In this changing landscape, intergovernmental organisation BRICS may emerge not merely as a symbolic grouping of emerging economies but as the most important strategic platform for future India-Russia cooperation.
BRICS offers both countries something valuable: strategic space without formal alliance obligations
Isolation, uncertainty
The timing is significant. Russia today faces unprecedented isolation from the West. Europe, once Moscow’s principal energy and economic partner, has sharply reduced its dependence on Russian resources. The Kremlin has consequently accelerated its ‘pivot to Asia’.
For India, meanwhile, the global environment has become increasingly uncertain. Relations with China remain tense, the West expects greater strategic alignment from New Delhi, and the world economy is entering an era of trade protectionism and geopolitical fragmentation.
In such a situation, BRICS offers both countries something valuable: strategic space without formal alliance obligations.
Unlike military blocs or ideological coalitions, BRICS functions as a flexible platform where countries with differing political systems and national interests can cooperate on shared economic and geopolitical concerns. This suits India perfectly. New Delhi has consistently resisted joining rigid alliances and has instead championed ‘multi-alignment’ – engaging multiple power centres simultaneously while preserving policy independence.
Legitimacy, relevance
For Russia, BRICS represents something even more critical: legitimacy and relevance beyond the Western sphere. Moscow understands that its future influence will increasingly depend on institutions where the West does not dominate decision-making. In that respect, BRICS provides Russia a seat at a major global table alongside India, China, Brazil, South Africa and newly-inducted members from West Asia and Africa.
The real significance of BRICS, however, lies not in summit declarations but in the gradual creation of alternative economic and financial mechanisms.
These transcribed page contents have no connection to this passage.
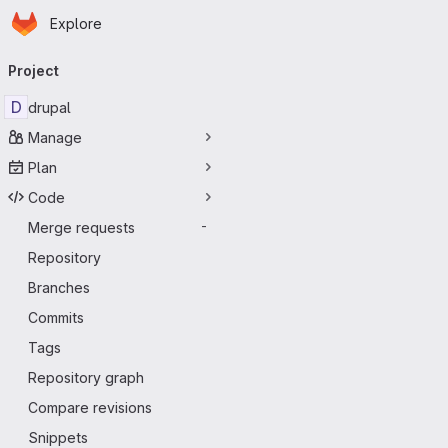
Homepage
Skip to main content
Explore
Primary navigation
Project
D
drupal
Manage
Plan
Code
Merge requests
-
Repository
Branches
Commits
Tags
Repository graph
Compare revisions
Snippets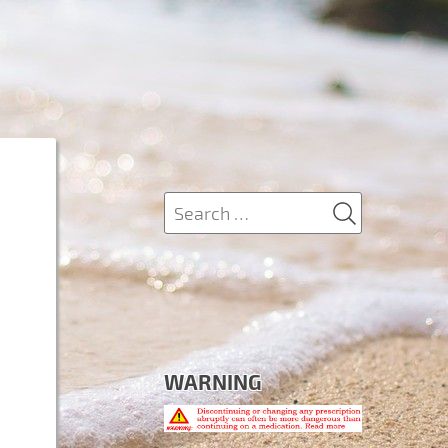
SEARCH
Search
for:
WARNING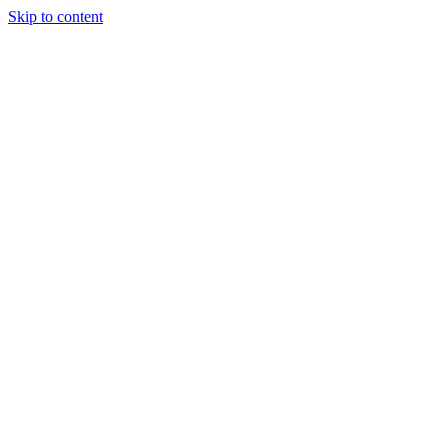
Skip to content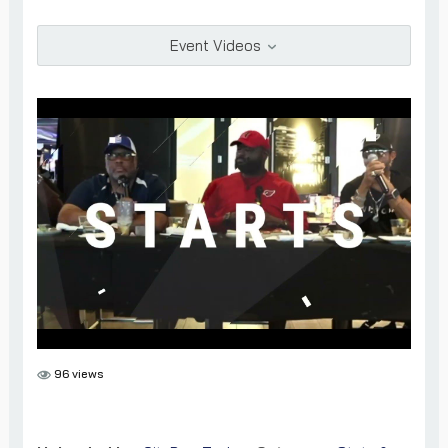
Add as Friend
Photos
Videos
Send Message
Event Videos
96 views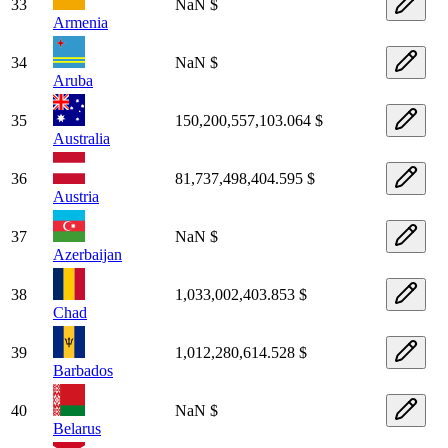
33
NaN $
Armenia
34
NaN $
Aruba
35
150,200,557,103.064 $
Australia
36
81,737,498,404.595 $
Austria
37
NaN $
Azerbaijan
38
1,033,002,403.853 $
Chad
39
1,012,280,614.528 $
Barbados
40
NaN $
Belarus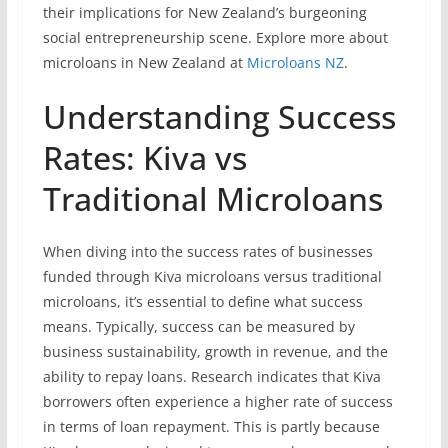
their implications for New Zealand’s burgeoning
social entrepreneurship scene. Explore more about
microloans in New Zealand at
Microloans NZ
.
Understanding Success
Rates: Kiva vs
Traditional Microloans
When diving into the success rates of businesses
funded through Kiva microloans versus traditional
microloans, it’s essential to define what success
means. Typically, success can be measured by
business sustainability, growth in revenue, and the
ability to repay loans. Research indicates that Kiva
borrowers often experience a higher rate of success
in terms of loan repayment. This is partly because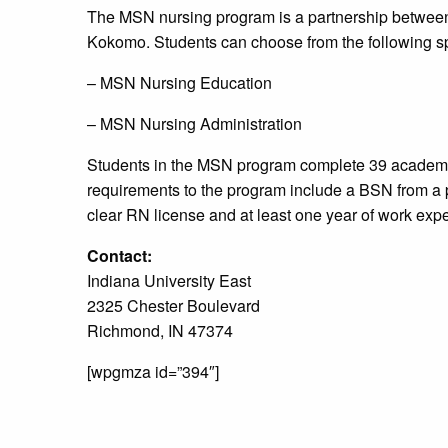
The MSN nursing program is a partnership between 
Kokomo. Students can choose from the following sp
– MSN Nursing Education
– MSN Nursing Administration
Students in the MSN program complete 39 academi
requirements to the program include a BSN from a 
clear RN license and at least one year of work exp
Contact:
Indiana University East
2325 Chester Boulevard
Richmond, IN 47374
[wpgmza id=”394″]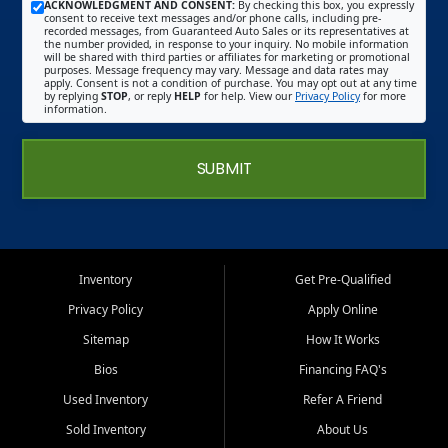
ACKNOWLEDGMENT AND CONSENT:
By checking this box, you expressly
consent to receive text messages and/or phone calls, including pre-
recorded messages, from Guaranteed Auto Sales or its representatives at
the number provided, in response to your inquiry. No mobile information
will be shared with third parties or affiliates for marketing or promotional
purposes. Message frequency may vary. Message and data rates may
apply. Consent is not a condition of purchase. You may opt out at any time
by replying
STOP
, or reply
HELP
for help. View our
Privacy Policy
for more
information.
SUBMIT
Inventory
Get Pre-Qualified
Privacy Policy
Apply Online
Sitemap
How It Works
Bios
Financing FAQ's
Used Inventory
Refer A Friend
Sold Inventory
About Us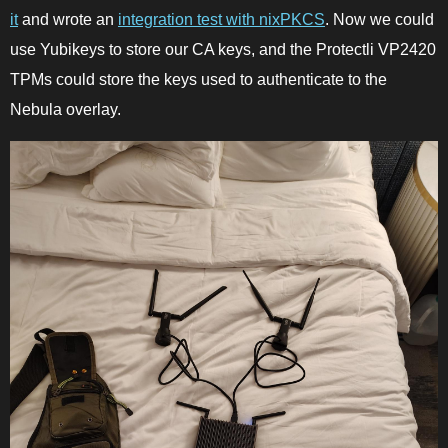
it
and wrote an
integration test with nixPKCS
. Now we could
use Yubikeys to store our CA keys, and the Protectli VP2420
TPMs could store the keys used to authenticate to the
Nebula overlay.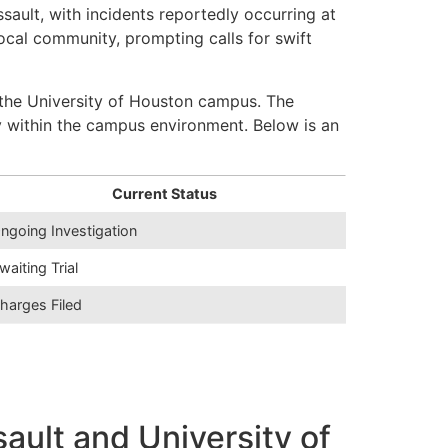
sault, with incidents reportedly occurring at
ocal community, prompting calls for swift
the University of Houston campus. The
y within the campus environment. Below is an
Current Status
ngoing Investigation
waiting Trial
harges Filed
ult and University of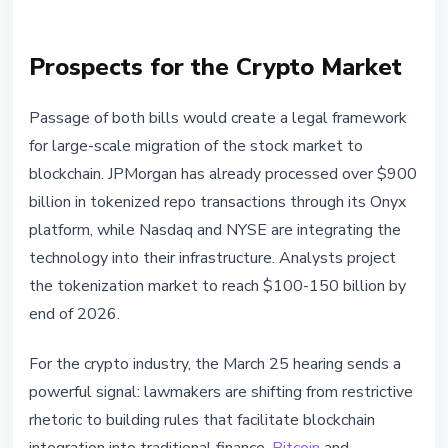
Prospects for the Crypto Market
Passage of both bills would create a legal framework
for large-scale migration of the stock market to
blockchain. JPMorgan has already processed over $900
billion in tokenized repo transactions through its Onyx
platform, while Nasdaq and NYSE are integrating the
technology into their infrastructure. Analysts project
the tokenization market to reach $100-150 billion by
end of 2026.
For the crypto industry, the March 25 hearing sends a
powerful signal: lawmakers are shifting from restrictive
rhetoric to building rules that facilitate blockchain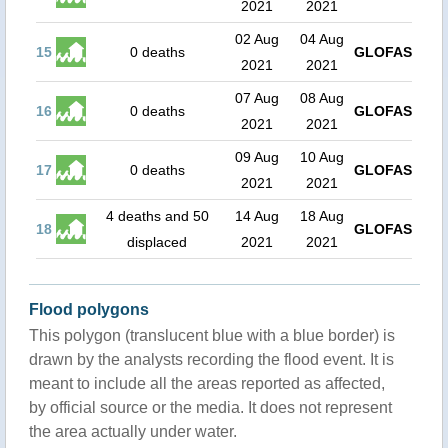
2021
2021
02 Aug
04 Aug
15
0 deaths
GLOFAS
2021
2021
07 Aug
08 Aug
16
0 deaths
GLOFAS
2021
2021
09 Aug
10 Aug
17
0 deaths
GLOFAS
2021
2021
4 deaths and 50
14 Aug
18 Aug
18
GLOFAS
displaced
2021
2021
Flood polygons
This polygon (translucent blue with a blue border) is
drawn by the analysts recording the flood event. It is
meant to include all the areas reported as affected,
by official source or the media. It does not represent
the area actually under water.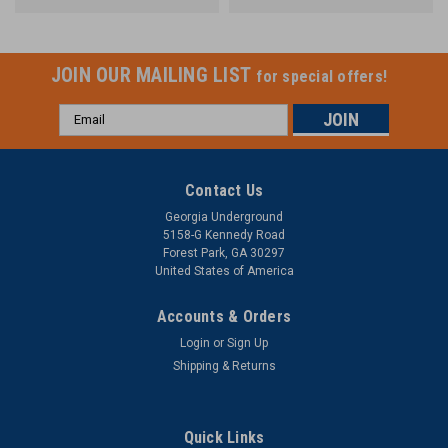
JOIN OUR MAILING LIST
for special offers!
Email
Address
Contact Us
Georgia Underground
5158-G Kennedy Road
Forest Park, GA 30297
United States of America
Accounts & Orders
Login
or
Sign Up
Shipping & Returns
Quick Links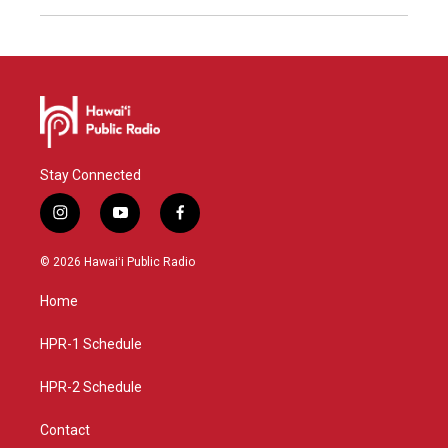
Stay Connected
i
y
f
n
o
a
s
u
c
© 2026 Hawaiʻi Public Radio
t
t
e
a
u
b
Home
g
b
o
r
e
o
a
k
HPR-1 Schedule
m
HPR-2 Schedule
Contact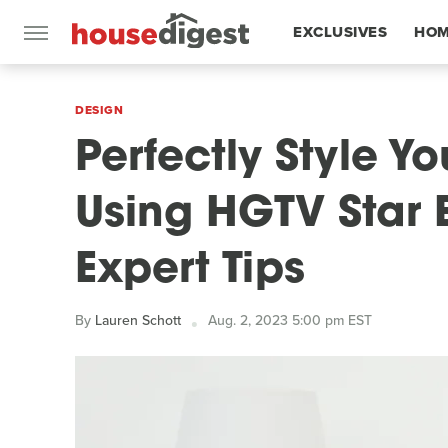
EXCLUSIVES
HOM
FEATURES
DESIGN
Perfectly Style Y
Using HGTV Star 
Expert Tips
By
Lauren Schott
Aug. 2, 2023 5:00 pm EST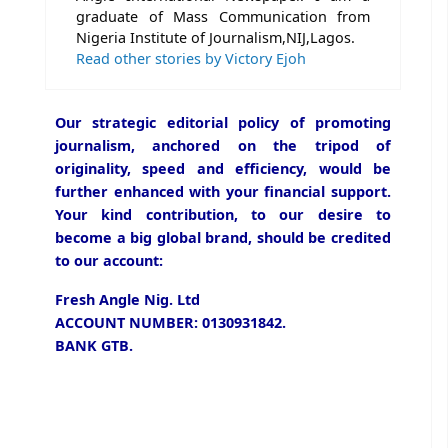
graduate of Mass Communication from
Nigeria Institute of Journalism,NIJ,Lagos.
Read other stories by Victory Ejoh
Our strategic editorial policy of promoting
journalism, anchored on the tripod of
originality, speed and efficiency, would be
further enhanced with your financial support.
Your kind contribution, to our desire to
become a big global brand, should be credited
to our account:
Fresh Angle Nig. Ltd
ACCOUNT NUMBER: 0130931842.
BANK GTB.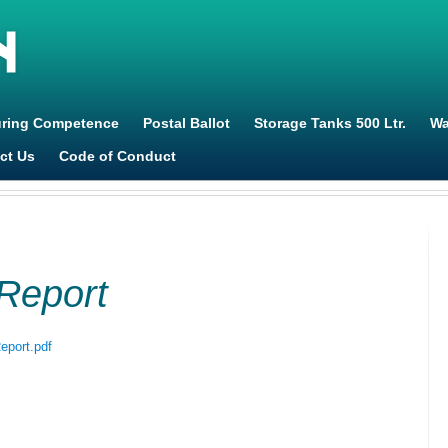
Jump to navigation
uring Competence
Postal Ballot
Storage Tanks 500 Ltr.
Wa
ct Us
Code of Conduct
Report
eport.pdf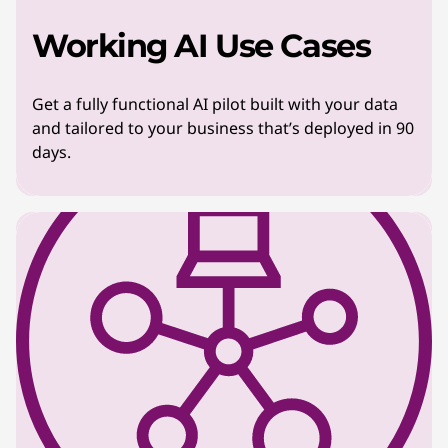
Working AI Use Cases
Get a fully functional AI pilot built with your data
and tailored to your business that’s deployed in 90
days.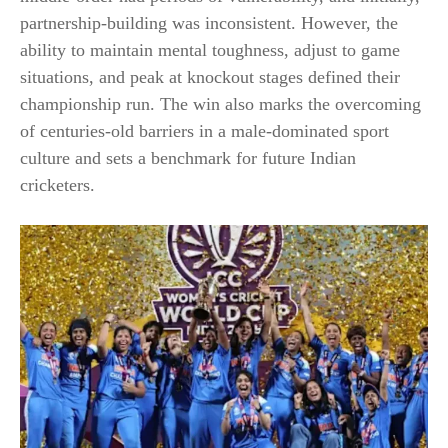
partnership-building was inconsistent. However, the
ability to maintain mental toughness, adjust to game
situations, and peak at knockout stages defined their
championship run. The win also marks the overcoming
of centuries-old barriers in a male-dominated sport
culture and sets a benchmark for future Indian
cricketers.​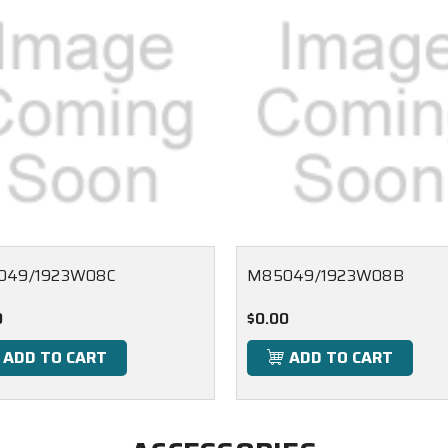
049/1923W08C
M85049/1923W08B
0
$0.00
ADD TO CART
ADD TO CART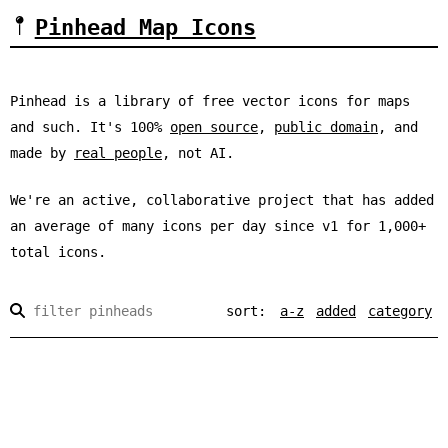
Pinhead Map Icons
Pinhead is a library of free vector icons for maps
and such. It's 100%
open source
,
public domain
, and
made by
real people
, not AI.
We're an active, collaborative project that has added
an average of
many
icons per day since v1 for
1,000+
total icons.
sort:
a-z
added
category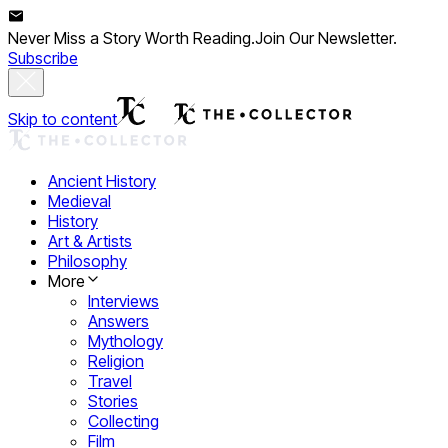
Never Miss a Story Worth Reading.
Join Our Newsletter.
Subscribe
Skip to content
Ancient History
Medieval
History
Art & Artists
Philosophy
More
Interviews
Answers
Mythology
Religion
Travel
Stories
Collecting
Film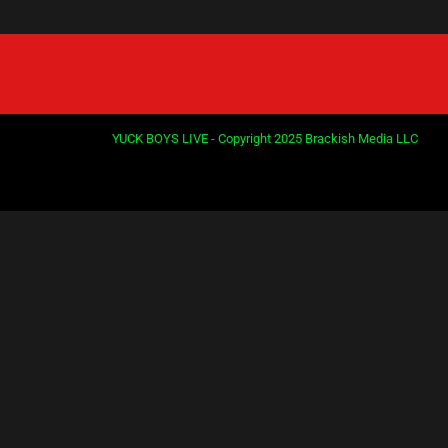
PREVIOUS
1
2
3
4
YUCK BOYS LIVE - Copyright 2025 Brackish Media LLC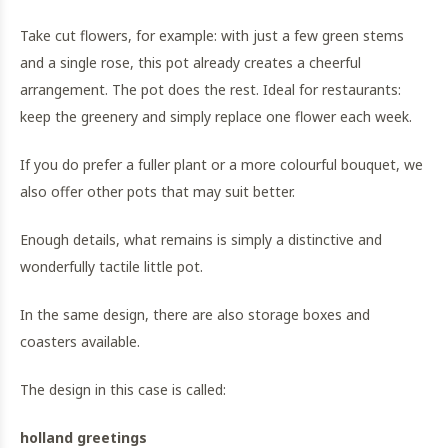
Take cut flowers, for example: with just a few green stems
and a single rose, this pot already creates a cheerful
arrangement. The pot does the rest. Ideal for restaurants:
keep the greenery and simply replace one flower each week.
If you do prefer a fuller plant or a more colourful bouquet, we
also offer other pots that may suit better.
Enough details, what remains is simply a distinctive and
wonderfully tactile little pot.
In the same design, there are also storage boxes and
coasters available.
The design in this case is called:
holland greetings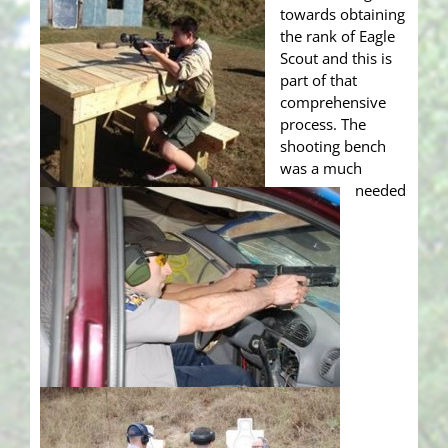
towards obtaining
the rank of Eagle
Scout and this is
part of that
comprehensive
process. The
shooting bench
was a much
needed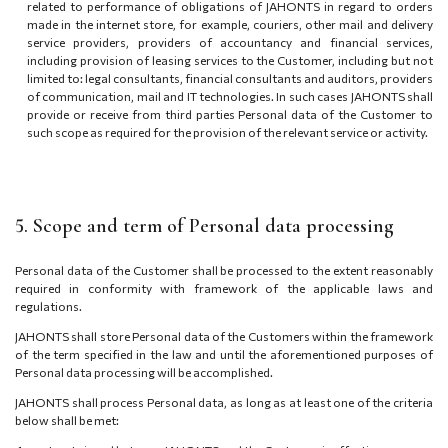
related to performance of obligations of JAHONTS in regard to orders
made in the internet store, for example, couriers, other mail and delivery
service providers, providers of accountancy and financial services,
including provision of leasing services to the Customer, including but not
limited to: legal consultants, financial consultants and auditors, providers
of communication, mail and IT technologies. In such cases JAHONTS shall
provide or receive from third parties Personal data of the Customer to
such scope as required for the provision of the relevant service or activity.
5. Scope and term of Personal data processing
Personal data of the Customer shall be processed to the extent reasonably
required in conformity with framework of the applicable laws and
regulations.
JAHONTS shall store Personal data of the Customers within the framework
of the term specified in the law and until the aforementioned purposes of
Personal data processing will be accomplished.
JAHONTS shall process Personal data, as long as at least one of the criteria
below shall be met:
Discussions on trade settlements in local currencies, expansion of the New Development Bank and reducing dependence on dollar-dominated financial systems directly serve both Indian and Russian interests.
India has already benefited enormously from discounted Russian oil despite sanctions-related payment complications. A stronger BRICS financial framework could help institutionalise such economic resilience.
Yet BRICS is also becoming a subtle arena of strategic competition, especially between India and China. Beijing sees the grouping as a vehicle for expanding Chinese influence across the Global South. India, however, wants BRICS to remain multipolar rather than China-centric. This is where Russia becomes important for New Delhi.
Moscow has traditionally supported India’s presence in multilateral institutions and often acts as a balancing factor within Eurasian geopolitics.
India advantage
Indeed, Russia may increasingly find that India, not China, offers its most stable long-term partnership in Asia. Unlike Beijing, New Delhi does not threaten Russian territory, compete in Central Asia with the same intensity or seek to dominate Moscow strategically. India offers Russia markets, technology cooperation, diplomatic balance and political credibility in the democratic world.
Still, BRICS cannot automatically become the foundation of a renewed India-Russia partnership. The grouping remains structurally weak, internally divided and lacking institutional depth. India’s border tensions with China continue to cast a shadow over BRICS unity. Moreover, New Delhi will remain cautious about any attempt to turn BRICS into an anti-Western bloc.